The structured security scan output:
Every finding follows a consistent format. Here is an example of a security scan result:
[MEDIUM] IAM-002: Missing principal_type default recommendation
- File: user-assigned-identity/variables.tf (Line 45)
- Resource: var.rg_role_assignments.principal_type
- Issue: principal_type is optional with null default. In environments with ABAC policies, role assignments may fail if this is not explicitly set.
- Impact: Role assignments could fail silently or be mis-scoped in ABAC-constrained environments.
- Compliance: Azure Security Benchmark PA-7
Results from real scans:
Security Scan:
Scanning three Azure Terraform modules with custom agent produced the following results:
| Module | CRITICAL | HIGH | MEDIUM | LOW | Key Finding |
|---|---|---|---|---|---|
| resource-groups | 0 | 1 | 3 | 2 | Role assignments allow Owner/Contributor |
| nsg | 0 | 1 | 3 | 2 | Wildcard source addresses and ports not blocked |
| user-assigned-identity | 0 | 1 | 3 | 2 | Managed identity lacks role_assignments field — permissions must be set manually post-creation |
Generated Security scan report:
All findings included exact file paths, line numbers, and Terraform code fixes.
The companion quality scanner:
Alongside the security agent, the workspace includes a second agent: a Super-Linter Scanner that runs native static analysis tools:
| Tool | Version | Purpose |
|---|---|---|
| TFLint | v0.53.0 | Naming conventions, unused declarations, provider pinning |
| terraform fmt | v1.9.8 | Code formatting validation |
| yamllint | latest | YAML syntax and style |
| PSScriptAnalyzer | latest | PowerShell best practices |
This agent calls a PowerShell script that produces SARIF output (viewable inline in VS Code via the SARIF Viewer extension) and an HTML report. Tool versions are pinned to match the CI/CD pipeline's super-linter commit, so local results are consistent with what CI would produce.
Why agent-based scanning goes beyond traditional tools?
Traditional static analysis tools like tfsec, Checkov, or tflint work by matching code patterns against a database of rules. They catch what they know about. The AI agent adds a layer of reasoning:
- It can recognize that a variable accepting any role name is dangerous even when no bad value is currently assigned the vulnerability is the missing validation, not an existing misconfiguration.
- It can correlate findings across files (a storage account in one file, its network rules in another).
- It maps findings to compliance frameworks without you maintaining a rule-to-control mapping table.
- It produces natural language explanations of why something is a problem, not just a rule ID.
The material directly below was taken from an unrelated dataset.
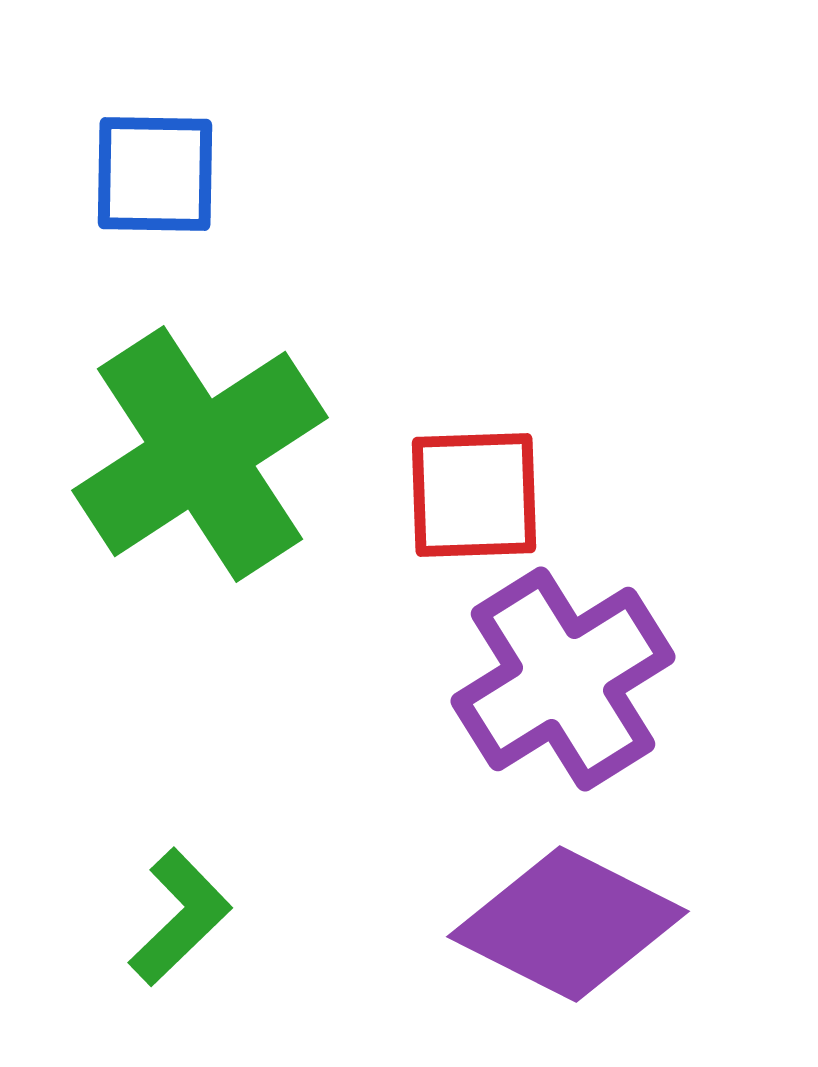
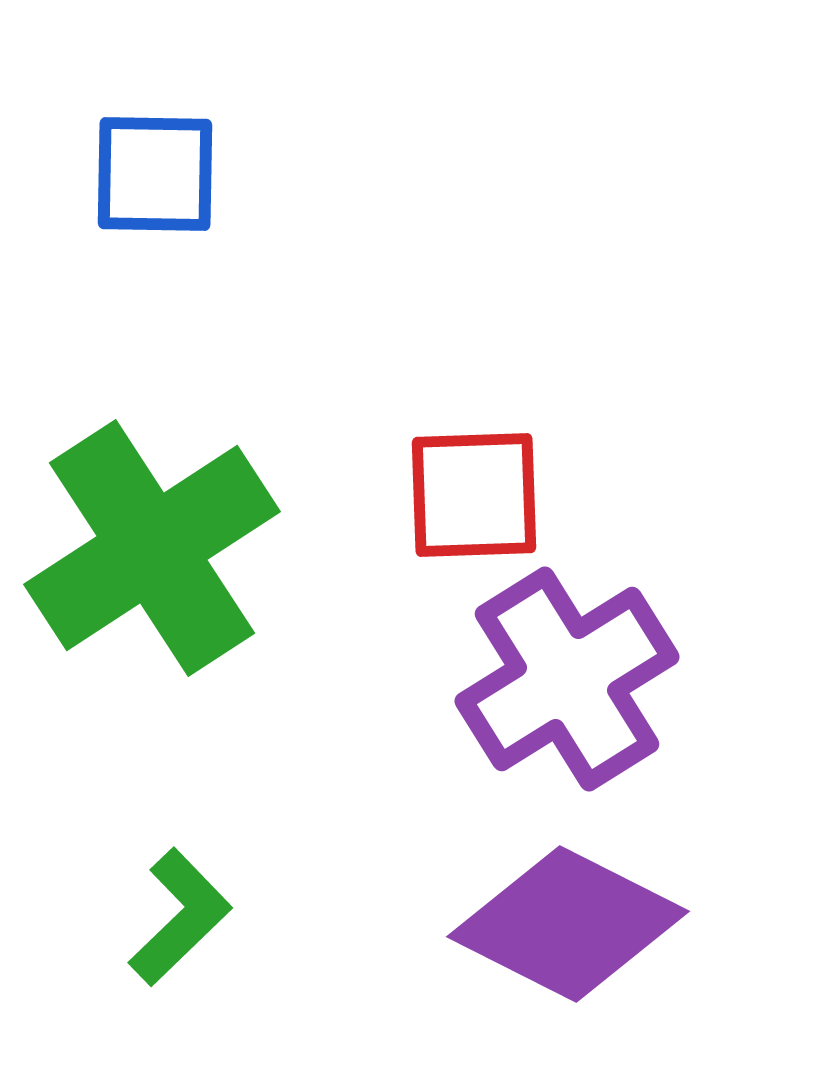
green cross: moved 48 px left, 94 px down
purple cross: moved 4 px right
This does not replace deterministic tools, but it complements them. Use both.
Key takeaways:
- Custom VS Code Copilot agents are markdown files in .github/agents/ with no extension development, no deployment, no infrastructure required.
- The YAML frontmatter controls model selection, tool permissions, and how Copilot decides when to suggest the agent.
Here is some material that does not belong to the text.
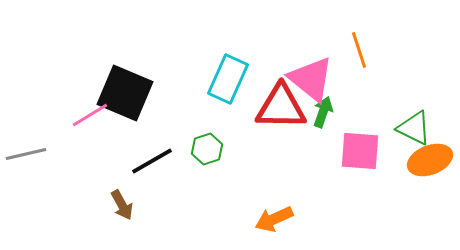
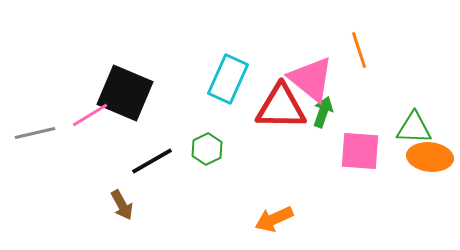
green triangle: rotated 24 degrees counterclockwise
green hexagon: rotated 8 degrees counterclockwise
gray line: moved 9 px right, 21 px up
orange ellipse: moved 3 px up; rotated 27 degrees clockwise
- The markdown body is your system prompt, treat it like code: version, review and iterate on it.
- Tool permissions are a security decision: grant only what the agent needs.
- Custom agents are portable that means anyone who clones the repository gets the agents automatically.
- Combining AI reasoning with deterministic tools (tflint, terraform fmt) provides coverage neither can achieve alone.
- The agent pattern applies far beyond security scanning such as documentation, onboarding, deployment, testing, compliance.